Record extracts START

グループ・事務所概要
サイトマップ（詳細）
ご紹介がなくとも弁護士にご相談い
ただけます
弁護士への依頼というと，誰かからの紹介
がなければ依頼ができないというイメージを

Record extracts END

Write the listing out again, exactly as shown above.

• **Solution to this task**:
グループ・事務所概要
サイトマップ（詳細）
ご紹介がなくとも弁護士にご相談い
ただけます
弁護士への依頼というと，誰かからの紹介
がなければ依頼ができないというイメージを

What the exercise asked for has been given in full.